Re: backup manifests

From: Robert Haas <robertmhaas(at)gmail(dot)com>
To: Suraj Kharage <suraj(dot)kharage(at)enterprisedb(dot)com>
Cc: Rushabh Lathia <rushabh(dot)lathia(at)gmail(dot)com>, Tels <nospam-pg-abuse(at)bloodgate(dot)com>, David Steele <david(at)pgmasters(dot)net>, Andrew Dunstan <andrew(dot)dunstan(at)2ndquadrant(dot)com>, PostgreSQL Hackers <pgsql-hackers(at)postgresql(dot)org>, Jeevan Chalke <jeevan(dot)chalke(at)enterprisedb(dot)com>, vignesh C <vignesh21(at)gmail(dot)com>
Subject: Re: backup manifests
Date: 2019-12-30 18:22:59
Message-ID: CA+TgmobnSHW3upkS_x6D=cM9A3jT9ZA0pcH0FJitBfkyW7sFJA@mail.gmail.com
Views: Raw Message | Whole Thread | Download mbox | Resend email
Thread:
Lists: pgsql-hackers

On Tue, Dec 24, 2019 at 5:42 AM Suraj Kharage
<suraj(dot)kharage(at)enterprisedb(dot)com> wrote:
> Made the change in backup manifest as well in backup validatort patch. Thanks to Rushabh Lathia for the offline discussion and help.
>
> To examine the first word of each line, I am using below check:
> if (strncmp(line, "File", 4) == 0)
> {
> ..
> }
> else if (strncmp(line, "Manifest-Checksum", 17) == 0)
> {
> ..
> }
> else
> error
>
> strncmp might be not right here, but we can not put '\0' in between the line (to find out first word)
> before we recognize the line type.
> All the lines expect line last one (where we have manifest checksum) are feed to the checksum machinary to calculate manifest checksum.
> so update_checksum() should be called after recognizing the type, i.e: if it is a File type record. Do you see any issues with this?
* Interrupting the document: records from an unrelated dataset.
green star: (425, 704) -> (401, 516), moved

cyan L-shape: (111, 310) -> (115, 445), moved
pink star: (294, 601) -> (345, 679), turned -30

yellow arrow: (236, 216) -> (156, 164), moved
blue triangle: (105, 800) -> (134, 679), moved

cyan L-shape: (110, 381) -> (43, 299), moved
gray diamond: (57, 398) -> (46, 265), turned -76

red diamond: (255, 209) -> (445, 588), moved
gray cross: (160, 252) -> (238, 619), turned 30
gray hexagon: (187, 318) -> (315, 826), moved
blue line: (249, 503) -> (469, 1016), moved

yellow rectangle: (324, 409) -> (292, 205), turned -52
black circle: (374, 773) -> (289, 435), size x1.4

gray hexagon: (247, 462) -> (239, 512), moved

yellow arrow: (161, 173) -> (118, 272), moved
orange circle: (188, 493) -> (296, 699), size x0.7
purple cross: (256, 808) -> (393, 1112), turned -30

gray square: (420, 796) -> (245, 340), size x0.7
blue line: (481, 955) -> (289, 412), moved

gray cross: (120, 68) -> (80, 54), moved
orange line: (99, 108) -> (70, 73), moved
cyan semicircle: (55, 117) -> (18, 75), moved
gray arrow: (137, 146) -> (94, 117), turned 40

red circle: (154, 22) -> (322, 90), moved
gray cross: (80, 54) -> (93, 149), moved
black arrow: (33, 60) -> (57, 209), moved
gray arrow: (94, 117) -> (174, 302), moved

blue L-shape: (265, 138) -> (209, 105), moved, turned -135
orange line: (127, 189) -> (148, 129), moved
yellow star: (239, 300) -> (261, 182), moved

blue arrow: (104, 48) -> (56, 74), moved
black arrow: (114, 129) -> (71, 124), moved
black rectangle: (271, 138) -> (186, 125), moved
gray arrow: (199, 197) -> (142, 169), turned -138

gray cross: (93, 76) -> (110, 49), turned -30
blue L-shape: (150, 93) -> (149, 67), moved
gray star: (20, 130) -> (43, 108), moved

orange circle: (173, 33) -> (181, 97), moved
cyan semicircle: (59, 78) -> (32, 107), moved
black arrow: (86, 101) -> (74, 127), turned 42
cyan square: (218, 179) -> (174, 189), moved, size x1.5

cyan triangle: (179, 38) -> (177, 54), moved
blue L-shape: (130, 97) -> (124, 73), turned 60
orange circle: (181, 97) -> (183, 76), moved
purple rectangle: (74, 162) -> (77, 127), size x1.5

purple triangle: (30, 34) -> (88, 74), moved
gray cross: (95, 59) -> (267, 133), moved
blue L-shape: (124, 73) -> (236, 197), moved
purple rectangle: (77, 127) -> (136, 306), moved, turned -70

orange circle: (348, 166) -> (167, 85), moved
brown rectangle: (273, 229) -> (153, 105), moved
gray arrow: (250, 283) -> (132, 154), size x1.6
I see the problem, but I don't think your solution is right, because
the first test would pass if the line said FiletMignon rather than
just File, which we certainly don't want. You've got to write the test
so that you're checking against the whole first word, not just some
prefix of it. There are several possible ways to accomplish that, but
this isn't one of them.

>> + pg_log_error("invalid record found in \"%s\"", manifest_path);
>>
>> Error message needs work.

Looks better now, but you have a messages that say "invalid checksums
type \"%s\" found in \"%s\"". This is wrong because checksums would
need to be singular in this context (checksum). Also, I think it could
be better phrased as "manifest file \"%s\" specifies unknown checksum
algorithm \"%s\" at line %d".

>> Your function names should be consistent with the surrounding style,
>> and with each other, as far as possible. Three different conventions
>> within the same patch and source file seems over the top.

This appears to be fixed.

>> Also keep in mind that you're not writing code in a vacuum. There's a
>> whole file of code here, and around that, a whole project.
>> scan_data_directory() is a good example of a function whose name is
>> clearly too generic. It's not a general-purpose function for scanning
>> the data directory; it's specifically a support function for verifying
>> a backup. Yet, the name gives no hint of this.

But this appears not to be fixed.

>> if (strcmp(newpathsuffix, "/pg_wal") == 0 || strcmp(newpathsuffix,
>> "/backup_manifest") == 0)
>> continue;
>
> Thanks for the suggestion. Corrected as per the above inputs.

You need a comment here, like "Ignore the possible presence of a
backup_manifest file and/or a pg_wal directory in the backup being
verified." and then maybe another sentence explaining why that's the
right thing to do.

+ * The forth parameter to VerifyFile() will pass the relative path
+ * of file to match exactly with the filename present in manifest.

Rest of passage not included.